## Study material
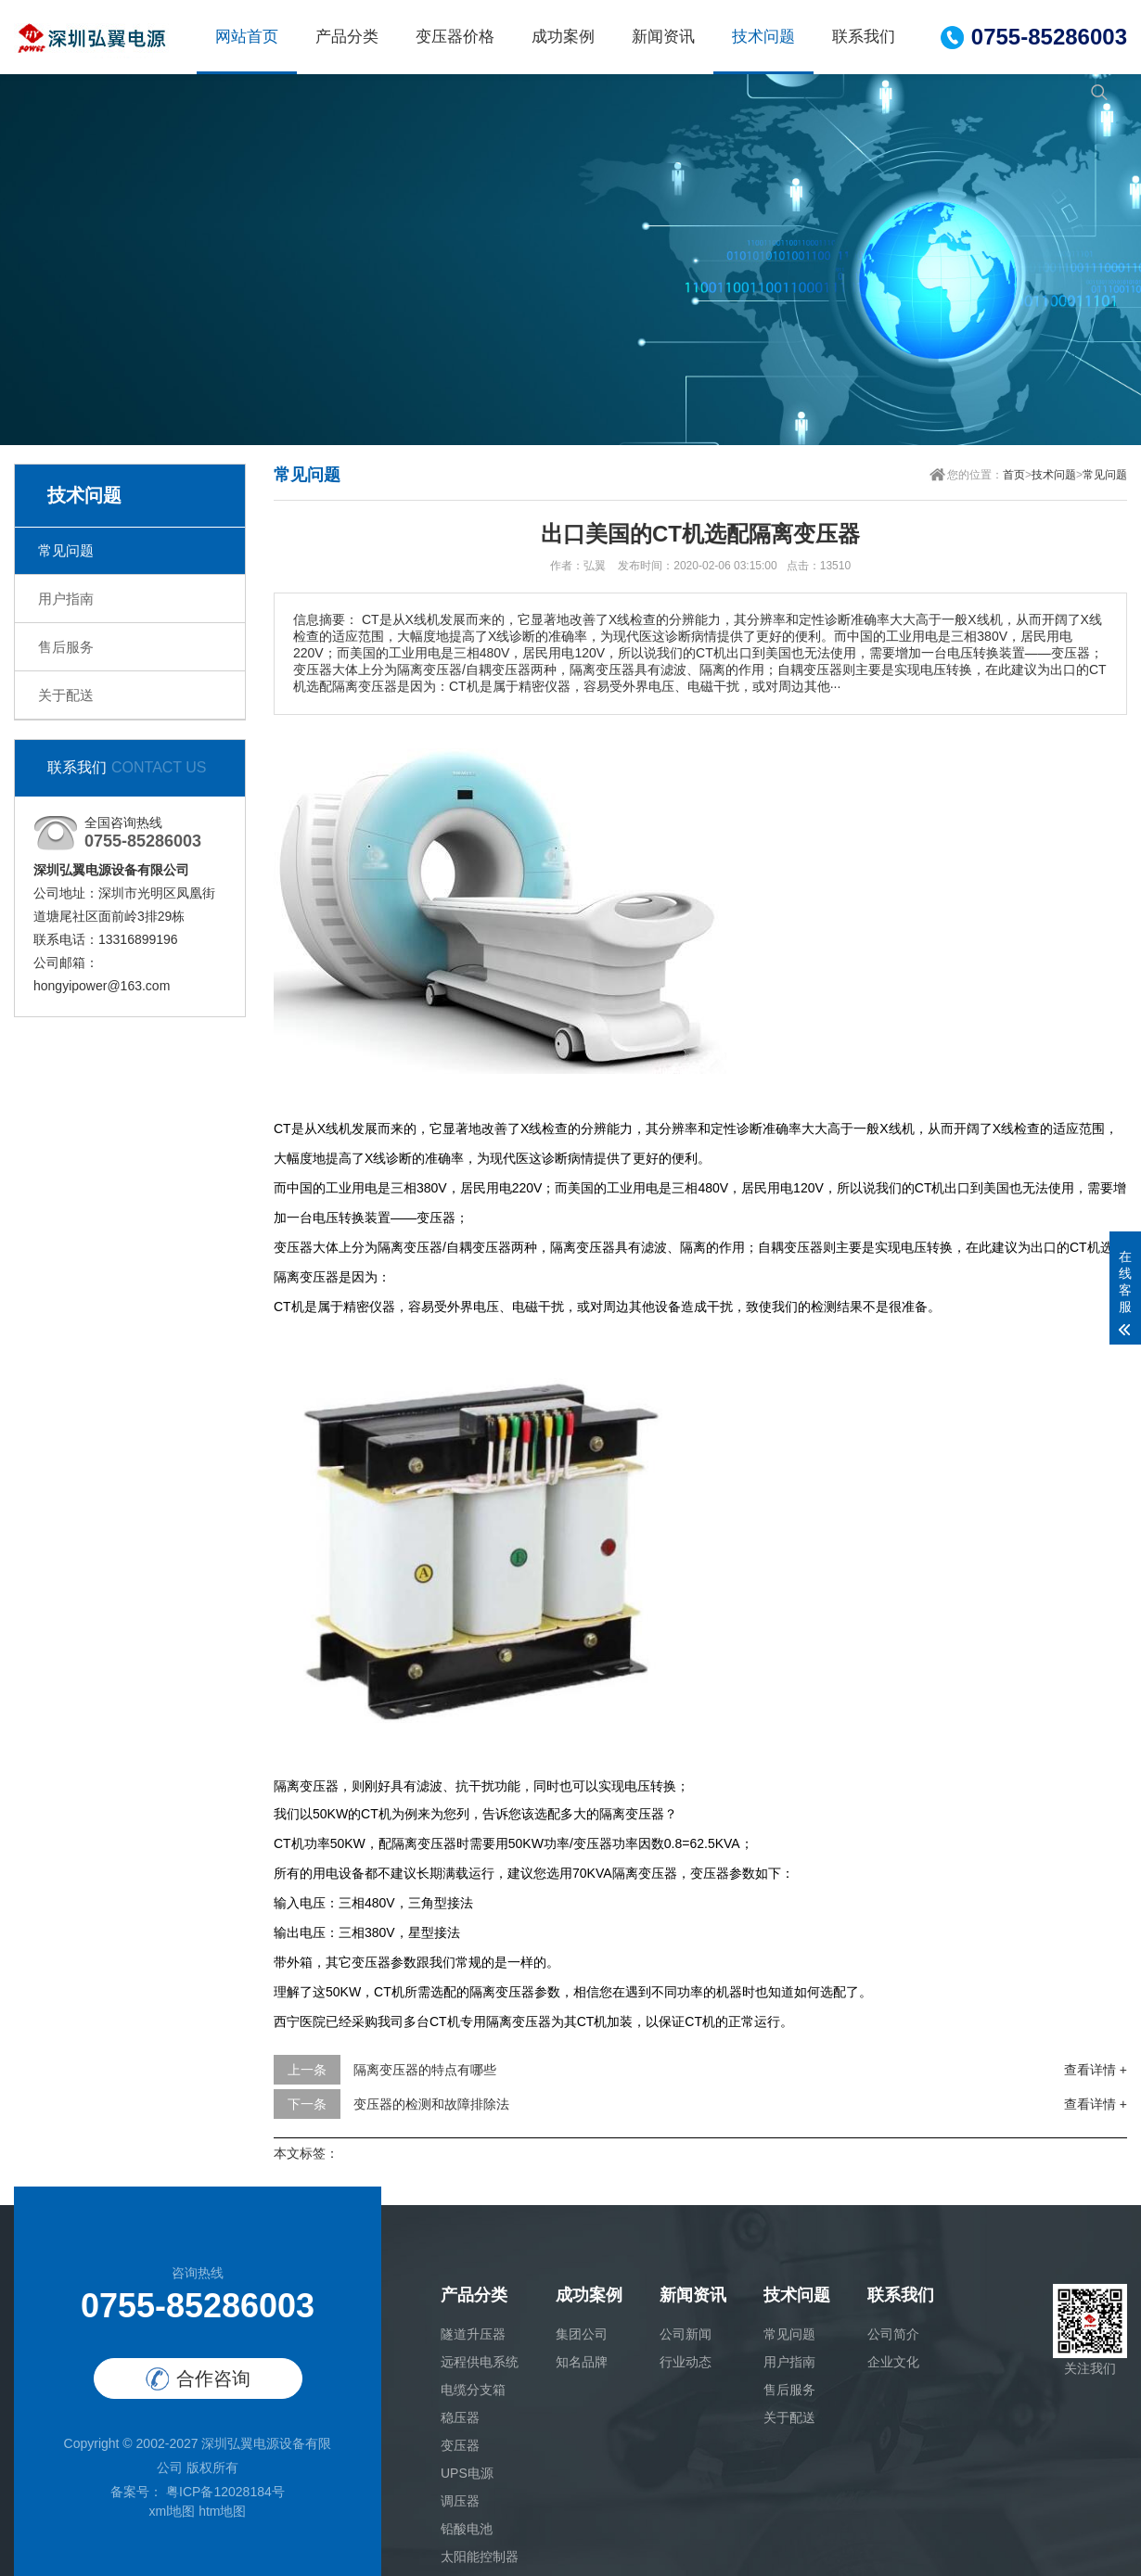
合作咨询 (198, 2379)
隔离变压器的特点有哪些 (424, 2069)
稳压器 (460, 2417)
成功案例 (563, 36)
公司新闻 (686, 2334)
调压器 (460, 2500)
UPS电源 (467, 2473)
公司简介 (893, 2334)
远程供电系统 (480, 2361)
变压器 (460, 2445)
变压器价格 (455, 36)
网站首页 (246, 36)
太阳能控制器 (480, 2556)
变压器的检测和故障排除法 (431, 2104)
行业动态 (686, 2361)
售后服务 (66, 647)
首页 (1014, 474)
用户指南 (66, 598)
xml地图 (171, 2511)
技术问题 (763, 36)
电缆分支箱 (473, 2389)
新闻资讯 (663, 36)
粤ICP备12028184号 (223, 2491)
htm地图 (222, 2511)
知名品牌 (582, 2361)
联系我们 (863, 36)
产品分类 (346, 36)
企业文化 (893, 2361)
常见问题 (66, 550)
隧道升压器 (473, 2334)
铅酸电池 (467, 2528)
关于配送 (66, 695)
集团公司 (582, 2334)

## What the exercise asks
An exact copy of all the entries above is required, with every picture left out.

## Result
合作咨询 (198, 2379)
隔离变压器的特点有哪些 (424, 2069)
稳压器 (460, 2417)
成功案例 (563, 36)
公司新闻 (686, 2334)
调压器 (460, 2500)
UPS电源 (467, 2473)
公司简介 (893, 2334)
远程供电系统 (480, 2361)
变压器 (460, 2445)
变压器价格 (455, 36)
网站首页 (246, 36)
太阳能控制器 (480, 2556)
变压器的检测和故障排除法 (431, 2104)
行业动态 (686, 2361)
售后服务 (66, 647)
首页 (1014, 474)
用户指南 (66, 598)
xml地图 (171, 2511)
技术问题 (763, 36)
电缆分支箱 (473, 2389)
新闻资讯 (663, 36)
粤ICP备12028184号 (223, 2491)
htm地图 (222, 2511)
知名品牌 (582, 2361)
联系我们 (863, 36)
产品分类 (346, 36)
企业文化 (893, 2361)
常见问题 (66, 550)
隧道升压器 (473, 2334)
铅酸电池 (467, 2528)
关于配送 (66, 695)
集团公司 (582, 2334)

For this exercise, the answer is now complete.